Using Relative Velocities
The following example illustrates how conservation of linear momentum can be used to solve for the motion of a rocket that is accelerating. This example makes use of relative velocities.
A small rocket fully loaded with fuel and oxidizer has a mass of \(500 \ \mathrm{Mg}\), and \(80 \%\) of the total mass is fuel and oxidizer. The rocket is pointed vertically up and is placed on a launching pad on the surface of Earth. After ignition, the mass flow rate of the exhaust from the rocket engine is \(2300 \mathrm{~kg} / \mathrm{s}\) with an exit velocity of \(2100 \mathrm{~m} / \mathrm{s}\) relative to the rocket. Neglecting pressure forces and fluid drag, determine (a) how long after ignition does burnout occur (i.e. the rocket runs out of fuel and oxidizer)? (b) how long after ignition does liftoff occur? and (c) what is the velocity of the rocket at burnout?
Solution
Known: A small rocket takes off from the surface of the earth.

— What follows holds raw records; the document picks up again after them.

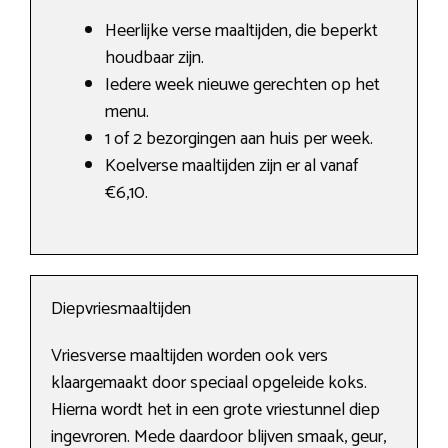
Heerlijke verse maaltijden, die beperkt
houdbaar zijn.
Iedere week nieuwe gerechten op het
menu.
1 of 2 bezorgingen aan huis per week.
Koelverse maaltijden zijn er al vanaf
€6,10.
Diepvriesmaaltijden
Vriesverse maaltijden worden ook vers
klaargemaakt door speciaal opgeleide koks.
Hierna wordt het in een grote vriestunnel diep
ingevroren. Mede daardoor blijven smaak, geur,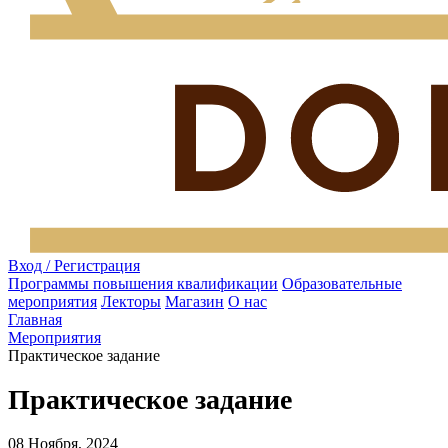
Вход / Регистрация
Программы повышения квалификации
Образовательные
мероприятия
Лекторы
Магазин
О нас
Главная
Мероприятия
Практическое задание
Практическое задание
08 Ноября, 2024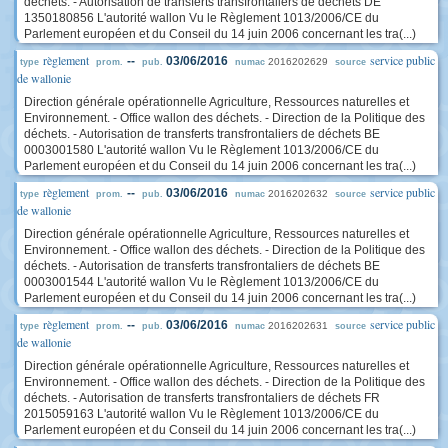
déchets. - Autorisation de transferts transfrontaliers de déchets DE
1350180856 L'autorité wallon Vu le Règlement 1013/2006/CE du
Parlement européen et du Conseil du 14 juin 2006 concernant les tra(...)
règlement
service public
--
03/06/2016
2016202629
type
prom.
pub.
numac
source
de wallonie
Direction générale opérationnelle Agriculture, Ressources naturelles et
Environnement. - Office wallon des déchets. - Direction de la Politique des
déchets. - Autorisation de transferts transfrontaliers de déchets BE
0003001580 L'autorité wallon Vu le Règlement 1013/2006/CE du
Parlement européen et du Conseil du 14 juin 2006 concernant les tra(...)
règlement
service public
--
03/06/2016
2016202632
type
prom.
pub.
numac
source
de wallonie
Direction générale opérationnelle Agriculture, Ressources naturelles et
Environnement. - Office wallon des déchets. - Direction de la Politique des
déchets. - Autorisation de transferts transfrontaliers de déchets BE
0003001544 L'autorité wallon Vu le Règlement 1013/2006/CE du
Parlement européen et du Conseil du 14 juin 2006 concernant les tra(...)
règlement
service public
--
03/06/2016
2016202631
type
prom.
pub.
numac
source
de wallonie
Direction générale opérationnelle Agriculture, Ressources naturelles et
Environnement. - Office wallon des déchets. - Direction de la Politique des
déchets. - Autorisation de transferts transfrontaliers de déchets FR
2015059163 L'autorité wallon Vu le Règlement 1013/2006/CE du
Parlement européen et du Conseil du 14 juin 2006 concernant les tra(...)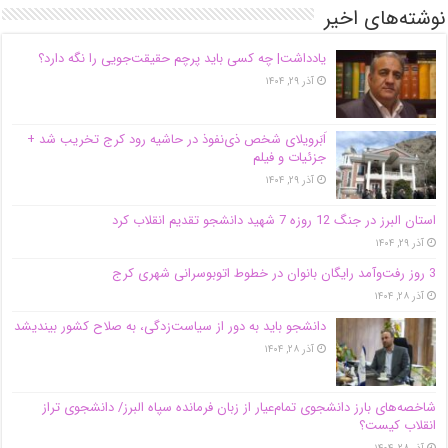
نوشته‌های اخیر
یادداشت| ‌چه کسی باید پرچم حقیقت‌جویی را نگه دارد؟
آذر ۲۹, ۱۴۰۴
اَبَر‌ویلای شخص ذی‌نفوذ در حاشیه‌ رود کرج تخریب شد +
جزئیات و فیلم
آذر ۲۹, ۱۴۰۴
استان البرز در جنگ 12 روزه 7 شهید دانشجو تقدیم انقلاب کرد
آذر ۲۹, ۱۴۰۴
3 روز رفت‌وآمد رایگان بانوان در خطوط اتوبوسرانی شهری کرج
آذر ۲۸, ۱۴۰۴
دانشجو باید به دور از سیاست‌زدگی، به صلاح کشور بیندیشد
آذر ۲۸, ۱۴۰۴
شاخصه‌های بارز دانشجوی تمام‌عیار از زبان فرمانده سپاه البرز/ دانشجوی تراز
انقلاب کیست؟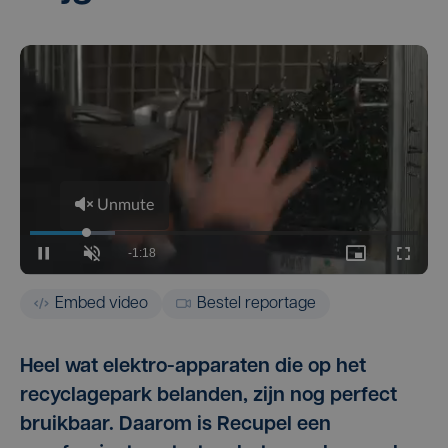
Embed video
Bestel reportage
Heel wat elektro-apparaten die op het
recyclagepark belanden, zijn nog perfect
bruikbaar. Daarom is Recupel een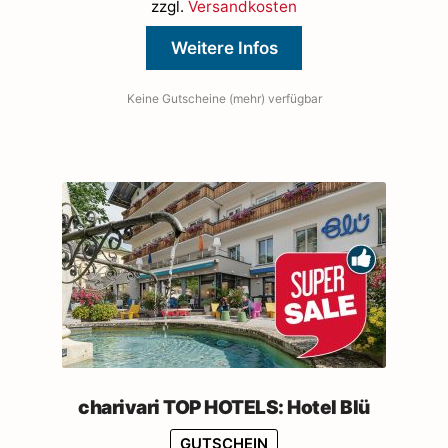
zzgl.
Versandkosten
Weitere Infos
Keine Gutscheine (mehr) verfügbar
charivari TOP HOTELS: Hotel Blü
GUTSCHEIN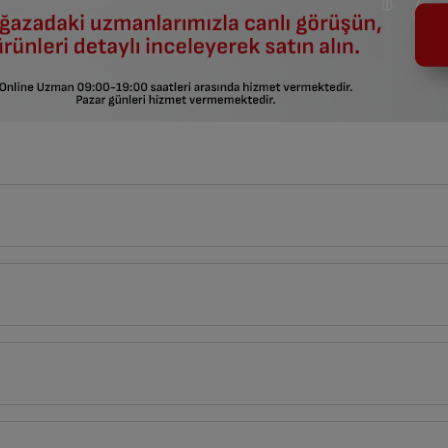
10
cm
cm
Derinlik
Genişlik
Yük
8
4
cm
10
cm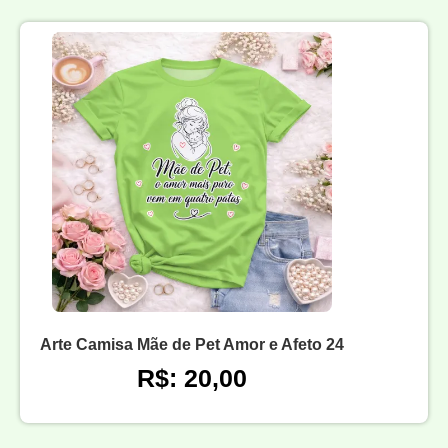
Arte Camisa Mãe de Pet Amor e Afeto 24
R$: 20,00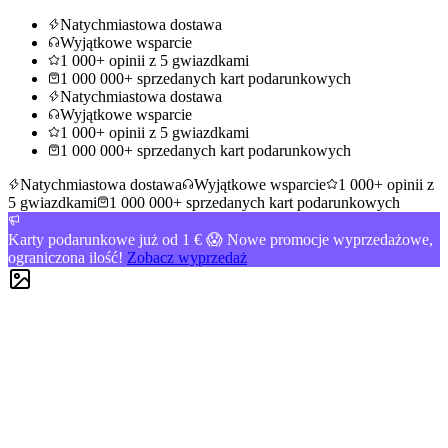
Natychmiastowa dostawa
Wyjątkowe wsparcie
1 000+ opinii z 5 gwiazdkami
1 000 000+ sprzedanych kart podarunkowych
Natychmiastowa dostawa
Wyjątkowe wsparcie
1 000+ opinii z 5 gwiazdkami
1 000 000+ sprzedanych kart podarunkowych
Natychmiastowa dostawa
Wyjątkowe wsparcie
1 000+ opinii z
5 gwiazdkami
1 000 000+ sprzedanych kart podarunkowych
Karty podarunkowe już od 1 € 😱 Nowe promocje wyprzedażowe,
ograniczona ilość!
Zobacz wyprzedaż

Find: (a) time after ignition until burnout; (b) time after ignition until liftoff; (c) velocity of the rocket at burnout.
Given:
Figure \(\PageIndex{1}\): Given information.
Analysis:
Strategy \(\rightarrow\) Since we are concerned about velocity of an accelerating object and about the time needed to run out of the mass of fuel and oxidizer, let's try using mass and linear momentum.
System \(\rightarrow\) Take an open, non-deforming system which includes the rocket with mass crossing the boundary at the exhaust.
Property to count \(\rightarrow\) As stated above, try mass and linear momentum.
Time interval \(\rightarrow\) Start with rate form and then see what's needed.
Figure \(\PageIndex{2}\): Choice of system and direction of mass flow across boundary.
For the system above, the mass flows out of the bottom of the rocket as indicated by the arrow. To solve part (a), write the conservation of mass for the system; then by integrating with time, we have: \[\begin{align*} \frac{d m_{\text{sys}}}{dt} = -\dot{m}_{e} \quad & \rightarrow \quad \int\limits_{t_{1}}^{t_{2}} \left(\frac{d m_{\text{sys}}}{dt}\right) dt = \int\limits_{t_{1}}^{t_{2}} \left(-\dot{m}_{e}\right) dt \quad \rightarrow \quad m - m_{o} = -\dot{m}_{e} t \\ m = m_{o} - \dot{m}_{e} t \quad & \rightarrow \quad m=(500,000 \mathrm{~kg}) - \left( 2300 \ \frac{\mathrm{kg}}{\mathrm{s}}\right) t \end{align*} \nonumber \]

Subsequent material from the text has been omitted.